**INSTRUCTIONS FOR THE TASK:** With the pictures removed, write out the full listing below exactly.

'''

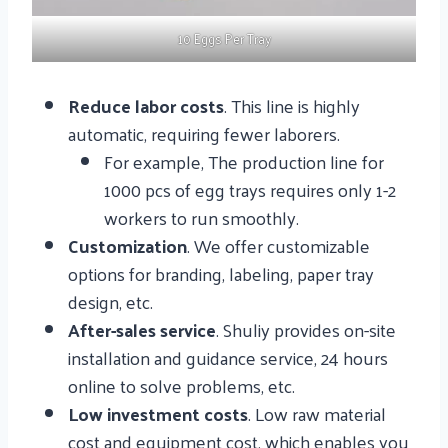
10 Eggs Per Tray
Reduce labor costs
. This line is highly
automatic, requiring fewer laborers.
For example, The production line for
1000 pcs of egg trays requires only 1-2
workers to run smoothly.
Customization
. We offer customizable
options for branding, labeling, paper tray
design, etc.
After-sales service
. Shuliy provides on-site
installation and guidance service, 24 hours
online to solve problems, etc.
Low investment costs
. Low raw material
cost and equipment cost, which enables you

'''

**SOLUTION FOR THIS TASK:**
10 Eggs Per Tray
Reduce labor costs
. This line is highly
automatic, requiring fewer laborers.
For example, The production line for
1000 pcs of egg trays requires only 1-2
workers to run smoothly.
Customization
. We offer customizable
options for branding, labeling, paper tray
design, etc.
After-sales service
. Shuliy provides on-site
installation and guidance service, 24 hours
online to solve problems, etc.
Low investment costs
. Low raw material
cost and equipment cost, which enables you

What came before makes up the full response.